Namibian prisoners describe barriers to HIV antiretroviral therapy adherence

Publication Date:

06 Feb 2014

Citation:

Shalihu N, Pretorius L, van Dyk A, Vander Stoep A, Hagopian A. (2014). Namibian prisoners describe barriers to HIV antiretroviral therapy adherence. AIDS Care. 26(8), 968-75. doi: 10.1080/09540121.2014.880398

 

Abstract

Little is available in scholarly literature about how HIV-positive prisoners, especially in low-income countries, access antiretroviral therapy (ART) medication. We interviewed 18 prisoners at a large prison in Namibia to identify barriers to medication adherence. The lead nurse researcher was a long-standing clinic employee at the prison, which afforded her access to the population.

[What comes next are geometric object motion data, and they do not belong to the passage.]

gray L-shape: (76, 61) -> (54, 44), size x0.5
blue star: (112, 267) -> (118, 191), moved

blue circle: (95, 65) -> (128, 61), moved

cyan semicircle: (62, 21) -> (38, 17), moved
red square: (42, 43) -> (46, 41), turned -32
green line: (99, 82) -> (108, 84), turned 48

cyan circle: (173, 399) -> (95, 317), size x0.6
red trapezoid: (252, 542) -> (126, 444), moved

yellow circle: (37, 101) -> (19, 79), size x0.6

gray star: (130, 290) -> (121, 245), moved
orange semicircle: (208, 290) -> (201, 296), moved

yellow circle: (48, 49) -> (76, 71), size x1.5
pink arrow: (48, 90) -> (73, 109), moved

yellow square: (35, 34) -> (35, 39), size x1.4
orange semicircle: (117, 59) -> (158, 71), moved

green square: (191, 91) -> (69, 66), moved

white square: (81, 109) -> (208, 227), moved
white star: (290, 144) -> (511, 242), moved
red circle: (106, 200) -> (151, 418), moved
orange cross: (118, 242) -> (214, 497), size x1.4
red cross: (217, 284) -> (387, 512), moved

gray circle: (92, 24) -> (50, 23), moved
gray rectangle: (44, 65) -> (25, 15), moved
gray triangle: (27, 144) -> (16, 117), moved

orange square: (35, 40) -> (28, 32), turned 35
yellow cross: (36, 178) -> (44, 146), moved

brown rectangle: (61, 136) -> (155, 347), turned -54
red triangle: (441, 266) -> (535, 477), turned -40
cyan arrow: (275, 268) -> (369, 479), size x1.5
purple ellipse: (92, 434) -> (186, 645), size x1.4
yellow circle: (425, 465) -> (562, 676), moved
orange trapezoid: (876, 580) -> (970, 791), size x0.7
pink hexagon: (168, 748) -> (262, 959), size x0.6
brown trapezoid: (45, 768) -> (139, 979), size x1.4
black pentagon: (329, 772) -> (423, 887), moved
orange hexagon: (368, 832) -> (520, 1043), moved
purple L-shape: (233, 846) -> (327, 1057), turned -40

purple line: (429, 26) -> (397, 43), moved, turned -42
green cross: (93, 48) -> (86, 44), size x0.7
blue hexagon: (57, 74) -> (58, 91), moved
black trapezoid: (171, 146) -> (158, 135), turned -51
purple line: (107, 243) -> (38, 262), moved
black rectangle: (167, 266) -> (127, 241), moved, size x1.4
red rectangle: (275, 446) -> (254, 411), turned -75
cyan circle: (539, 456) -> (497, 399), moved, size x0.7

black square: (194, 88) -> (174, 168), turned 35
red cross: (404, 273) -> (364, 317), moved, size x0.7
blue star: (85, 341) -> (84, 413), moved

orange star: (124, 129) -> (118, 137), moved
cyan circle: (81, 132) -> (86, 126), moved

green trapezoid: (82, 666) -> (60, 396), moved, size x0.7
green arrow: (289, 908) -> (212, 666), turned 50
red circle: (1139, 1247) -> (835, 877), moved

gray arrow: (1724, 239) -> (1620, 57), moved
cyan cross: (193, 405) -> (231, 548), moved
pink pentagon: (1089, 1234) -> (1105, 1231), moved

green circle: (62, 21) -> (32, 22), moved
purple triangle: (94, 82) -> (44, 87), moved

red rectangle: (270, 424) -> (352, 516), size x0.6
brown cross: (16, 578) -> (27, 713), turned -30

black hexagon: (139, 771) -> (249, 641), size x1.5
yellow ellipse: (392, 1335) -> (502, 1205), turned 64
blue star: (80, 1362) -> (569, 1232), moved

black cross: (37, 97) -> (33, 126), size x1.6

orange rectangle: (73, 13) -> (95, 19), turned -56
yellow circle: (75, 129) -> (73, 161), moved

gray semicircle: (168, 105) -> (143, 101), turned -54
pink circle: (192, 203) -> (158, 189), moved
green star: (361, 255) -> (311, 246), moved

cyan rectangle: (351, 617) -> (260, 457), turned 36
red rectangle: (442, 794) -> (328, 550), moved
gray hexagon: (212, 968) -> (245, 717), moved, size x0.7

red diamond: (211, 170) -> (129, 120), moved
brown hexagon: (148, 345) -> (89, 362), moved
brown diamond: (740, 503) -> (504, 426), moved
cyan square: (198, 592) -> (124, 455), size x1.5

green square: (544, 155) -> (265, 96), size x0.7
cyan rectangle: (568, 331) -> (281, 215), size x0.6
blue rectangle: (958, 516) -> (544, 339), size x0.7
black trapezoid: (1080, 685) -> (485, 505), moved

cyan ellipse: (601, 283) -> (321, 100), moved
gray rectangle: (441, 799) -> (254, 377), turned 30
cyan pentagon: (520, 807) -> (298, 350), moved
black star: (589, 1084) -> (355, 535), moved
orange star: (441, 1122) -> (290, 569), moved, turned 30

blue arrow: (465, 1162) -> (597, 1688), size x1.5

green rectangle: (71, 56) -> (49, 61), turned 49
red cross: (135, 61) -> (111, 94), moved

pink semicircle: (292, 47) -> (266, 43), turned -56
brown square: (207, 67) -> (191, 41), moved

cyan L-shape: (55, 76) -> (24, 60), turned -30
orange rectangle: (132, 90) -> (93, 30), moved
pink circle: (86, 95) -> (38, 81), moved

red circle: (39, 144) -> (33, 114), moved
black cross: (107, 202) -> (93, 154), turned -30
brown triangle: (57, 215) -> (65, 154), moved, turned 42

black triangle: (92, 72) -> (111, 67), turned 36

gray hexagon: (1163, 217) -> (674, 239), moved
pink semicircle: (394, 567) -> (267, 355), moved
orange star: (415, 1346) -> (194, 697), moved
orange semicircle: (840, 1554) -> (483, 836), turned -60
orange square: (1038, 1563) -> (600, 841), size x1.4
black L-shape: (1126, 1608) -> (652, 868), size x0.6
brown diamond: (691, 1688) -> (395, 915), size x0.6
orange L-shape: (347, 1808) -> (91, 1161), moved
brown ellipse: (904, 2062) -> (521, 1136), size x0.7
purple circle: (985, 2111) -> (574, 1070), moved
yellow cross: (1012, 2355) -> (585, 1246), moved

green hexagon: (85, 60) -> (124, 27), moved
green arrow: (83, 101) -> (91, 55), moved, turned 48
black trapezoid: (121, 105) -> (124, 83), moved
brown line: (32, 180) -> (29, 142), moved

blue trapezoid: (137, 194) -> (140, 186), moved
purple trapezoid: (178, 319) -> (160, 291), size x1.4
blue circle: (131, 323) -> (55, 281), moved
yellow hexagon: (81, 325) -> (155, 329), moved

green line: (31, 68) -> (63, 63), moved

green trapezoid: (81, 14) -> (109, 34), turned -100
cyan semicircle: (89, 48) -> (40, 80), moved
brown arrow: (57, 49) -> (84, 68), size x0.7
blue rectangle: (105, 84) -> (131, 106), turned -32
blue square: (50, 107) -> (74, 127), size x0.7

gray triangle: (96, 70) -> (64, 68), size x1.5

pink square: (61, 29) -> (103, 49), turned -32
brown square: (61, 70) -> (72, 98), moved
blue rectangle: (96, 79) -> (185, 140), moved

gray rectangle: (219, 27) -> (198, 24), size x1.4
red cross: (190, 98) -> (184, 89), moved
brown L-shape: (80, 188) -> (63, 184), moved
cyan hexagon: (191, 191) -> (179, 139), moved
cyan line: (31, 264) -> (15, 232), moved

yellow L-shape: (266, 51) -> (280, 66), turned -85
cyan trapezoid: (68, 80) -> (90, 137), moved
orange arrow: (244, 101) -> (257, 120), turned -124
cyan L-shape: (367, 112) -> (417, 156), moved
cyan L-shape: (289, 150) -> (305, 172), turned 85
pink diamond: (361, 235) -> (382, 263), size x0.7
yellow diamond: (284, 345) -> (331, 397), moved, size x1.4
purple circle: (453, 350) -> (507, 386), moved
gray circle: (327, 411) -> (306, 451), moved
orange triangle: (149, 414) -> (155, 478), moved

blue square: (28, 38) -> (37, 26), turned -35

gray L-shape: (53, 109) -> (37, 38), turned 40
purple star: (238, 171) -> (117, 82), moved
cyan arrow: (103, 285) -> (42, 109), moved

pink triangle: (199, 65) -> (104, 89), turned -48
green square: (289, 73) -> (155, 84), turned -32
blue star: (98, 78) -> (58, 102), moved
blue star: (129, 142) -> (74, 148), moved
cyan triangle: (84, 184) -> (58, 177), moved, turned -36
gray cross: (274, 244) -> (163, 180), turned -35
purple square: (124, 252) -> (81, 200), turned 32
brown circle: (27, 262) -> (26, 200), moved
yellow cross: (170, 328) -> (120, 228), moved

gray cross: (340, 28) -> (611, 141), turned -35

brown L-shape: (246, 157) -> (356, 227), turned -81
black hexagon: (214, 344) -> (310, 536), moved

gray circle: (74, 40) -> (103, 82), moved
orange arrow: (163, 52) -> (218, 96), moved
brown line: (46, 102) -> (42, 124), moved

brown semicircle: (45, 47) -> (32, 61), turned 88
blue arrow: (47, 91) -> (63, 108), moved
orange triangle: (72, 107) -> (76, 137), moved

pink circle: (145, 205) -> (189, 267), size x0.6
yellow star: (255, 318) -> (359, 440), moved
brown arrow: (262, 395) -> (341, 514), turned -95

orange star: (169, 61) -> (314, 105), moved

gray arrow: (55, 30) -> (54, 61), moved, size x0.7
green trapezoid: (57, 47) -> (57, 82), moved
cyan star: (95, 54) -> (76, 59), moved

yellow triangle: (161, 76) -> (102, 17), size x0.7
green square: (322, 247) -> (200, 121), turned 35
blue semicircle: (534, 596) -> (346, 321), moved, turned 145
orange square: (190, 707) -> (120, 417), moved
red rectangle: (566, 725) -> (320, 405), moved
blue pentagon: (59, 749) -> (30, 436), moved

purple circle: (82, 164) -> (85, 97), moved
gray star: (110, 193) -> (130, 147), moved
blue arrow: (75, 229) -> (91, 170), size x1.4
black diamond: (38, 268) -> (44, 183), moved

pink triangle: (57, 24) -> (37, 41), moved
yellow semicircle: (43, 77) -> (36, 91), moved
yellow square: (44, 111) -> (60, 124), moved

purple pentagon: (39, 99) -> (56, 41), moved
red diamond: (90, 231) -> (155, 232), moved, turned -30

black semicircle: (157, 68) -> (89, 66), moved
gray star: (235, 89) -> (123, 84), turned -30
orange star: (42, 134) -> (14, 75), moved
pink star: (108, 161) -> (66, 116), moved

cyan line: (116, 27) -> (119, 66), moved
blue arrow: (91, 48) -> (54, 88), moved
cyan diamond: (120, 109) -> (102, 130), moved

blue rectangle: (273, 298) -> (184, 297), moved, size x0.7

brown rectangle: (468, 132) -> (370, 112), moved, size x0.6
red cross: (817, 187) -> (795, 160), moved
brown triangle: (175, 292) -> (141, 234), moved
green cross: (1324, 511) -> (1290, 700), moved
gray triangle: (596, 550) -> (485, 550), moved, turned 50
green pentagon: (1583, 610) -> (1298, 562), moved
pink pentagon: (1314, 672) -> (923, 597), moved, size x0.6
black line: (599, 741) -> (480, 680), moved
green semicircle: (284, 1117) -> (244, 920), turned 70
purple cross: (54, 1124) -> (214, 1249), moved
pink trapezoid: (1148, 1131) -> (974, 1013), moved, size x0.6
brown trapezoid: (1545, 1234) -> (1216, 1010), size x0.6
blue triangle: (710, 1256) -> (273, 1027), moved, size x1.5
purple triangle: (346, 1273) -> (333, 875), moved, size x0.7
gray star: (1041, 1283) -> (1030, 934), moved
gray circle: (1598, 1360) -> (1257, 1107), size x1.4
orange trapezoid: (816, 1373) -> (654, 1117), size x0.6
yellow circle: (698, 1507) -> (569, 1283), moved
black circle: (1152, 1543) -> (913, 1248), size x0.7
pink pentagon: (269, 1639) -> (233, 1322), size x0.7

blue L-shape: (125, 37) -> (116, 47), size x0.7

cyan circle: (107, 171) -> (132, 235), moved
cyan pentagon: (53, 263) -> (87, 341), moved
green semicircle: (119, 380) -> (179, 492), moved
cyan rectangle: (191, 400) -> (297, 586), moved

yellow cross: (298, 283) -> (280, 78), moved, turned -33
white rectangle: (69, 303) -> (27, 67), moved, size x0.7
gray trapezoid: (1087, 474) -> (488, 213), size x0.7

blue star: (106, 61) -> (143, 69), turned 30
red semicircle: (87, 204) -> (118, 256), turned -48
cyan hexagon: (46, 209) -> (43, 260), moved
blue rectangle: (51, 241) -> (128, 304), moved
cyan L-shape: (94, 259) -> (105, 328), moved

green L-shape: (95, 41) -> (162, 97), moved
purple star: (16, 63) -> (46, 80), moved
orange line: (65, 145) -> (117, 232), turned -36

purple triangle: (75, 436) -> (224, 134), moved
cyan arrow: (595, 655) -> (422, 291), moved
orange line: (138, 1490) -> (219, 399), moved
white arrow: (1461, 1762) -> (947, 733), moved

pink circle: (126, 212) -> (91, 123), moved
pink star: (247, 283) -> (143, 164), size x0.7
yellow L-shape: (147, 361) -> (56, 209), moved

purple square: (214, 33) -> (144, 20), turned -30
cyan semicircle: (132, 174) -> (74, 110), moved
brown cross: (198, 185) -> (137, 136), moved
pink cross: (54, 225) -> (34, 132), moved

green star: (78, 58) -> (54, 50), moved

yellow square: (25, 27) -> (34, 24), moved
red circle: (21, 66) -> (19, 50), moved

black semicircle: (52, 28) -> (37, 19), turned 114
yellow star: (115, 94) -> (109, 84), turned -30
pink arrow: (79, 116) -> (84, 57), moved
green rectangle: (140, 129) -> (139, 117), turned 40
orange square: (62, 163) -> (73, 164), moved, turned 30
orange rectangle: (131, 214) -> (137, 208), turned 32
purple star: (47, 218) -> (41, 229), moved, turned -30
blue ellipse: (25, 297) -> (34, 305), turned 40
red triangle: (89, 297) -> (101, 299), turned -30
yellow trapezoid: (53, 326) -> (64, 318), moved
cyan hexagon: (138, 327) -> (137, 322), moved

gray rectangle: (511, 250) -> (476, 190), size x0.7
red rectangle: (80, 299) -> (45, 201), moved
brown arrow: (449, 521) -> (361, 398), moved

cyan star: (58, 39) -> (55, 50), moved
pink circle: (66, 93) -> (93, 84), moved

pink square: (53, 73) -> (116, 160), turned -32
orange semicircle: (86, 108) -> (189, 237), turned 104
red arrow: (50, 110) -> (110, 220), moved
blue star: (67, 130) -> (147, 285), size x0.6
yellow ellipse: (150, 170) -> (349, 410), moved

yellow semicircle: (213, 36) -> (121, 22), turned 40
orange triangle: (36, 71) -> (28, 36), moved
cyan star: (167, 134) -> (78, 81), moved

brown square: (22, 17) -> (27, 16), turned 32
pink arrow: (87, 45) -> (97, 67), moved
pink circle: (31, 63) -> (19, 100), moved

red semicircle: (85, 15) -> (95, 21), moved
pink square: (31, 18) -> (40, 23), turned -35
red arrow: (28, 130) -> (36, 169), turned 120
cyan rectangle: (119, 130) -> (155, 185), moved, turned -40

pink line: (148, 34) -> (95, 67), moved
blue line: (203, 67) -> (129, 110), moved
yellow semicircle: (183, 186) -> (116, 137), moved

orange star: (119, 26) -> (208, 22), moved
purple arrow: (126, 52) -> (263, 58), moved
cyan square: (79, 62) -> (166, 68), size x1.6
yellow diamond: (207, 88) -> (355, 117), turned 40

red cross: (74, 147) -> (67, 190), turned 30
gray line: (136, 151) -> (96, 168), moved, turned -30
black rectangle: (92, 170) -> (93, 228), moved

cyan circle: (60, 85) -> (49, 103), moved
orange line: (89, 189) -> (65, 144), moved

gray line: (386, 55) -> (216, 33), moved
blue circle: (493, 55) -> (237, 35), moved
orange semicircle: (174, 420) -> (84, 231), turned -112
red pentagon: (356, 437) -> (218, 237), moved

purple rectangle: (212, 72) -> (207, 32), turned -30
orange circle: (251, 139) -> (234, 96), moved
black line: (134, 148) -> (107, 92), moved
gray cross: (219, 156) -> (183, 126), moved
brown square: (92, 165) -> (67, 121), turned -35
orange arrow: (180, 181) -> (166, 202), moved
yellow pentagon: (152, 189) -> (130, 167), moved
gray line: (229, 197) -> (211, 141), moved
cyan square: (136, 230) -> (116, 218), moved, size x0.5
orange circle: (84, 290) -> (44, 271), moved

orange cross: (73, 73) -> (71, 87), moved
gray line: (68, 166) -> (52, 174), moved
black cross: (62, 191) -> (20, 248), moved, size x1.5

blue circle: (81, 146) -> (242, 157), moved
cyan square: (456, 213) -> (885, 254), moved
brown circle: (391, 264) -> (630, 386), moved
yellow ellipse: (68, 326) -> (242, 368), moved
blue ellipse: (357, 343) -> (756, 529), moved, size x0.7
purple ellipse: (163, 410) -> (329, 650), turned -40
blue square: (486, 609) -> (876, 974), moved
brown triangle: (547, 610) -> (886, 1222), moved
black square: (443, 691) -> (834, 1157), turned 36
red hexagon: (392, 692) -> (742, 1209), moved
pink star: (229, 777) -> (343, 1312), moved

We identified six significant barriers to adherence, including (1) the desire for privacy and anonymity in a setting where HIV is strongly stigmatized; (2) the lack of simple supports for adherence, such as availability of clocks; (3) insufficient access to food to support the toll on the body of ingesting taxing ART medications; (4) commodification of ART medication; (5) the brutality and despair in the prison setting, generally leading to discouragement and a lack of motivation to strive for optimum health; and (6) the lack of understanding about HIV, how it is transmitted, and how it is best managed. Because most prisoners eventually transition back to community settings when their sentences are served, investments in prison health represent important investments in public health.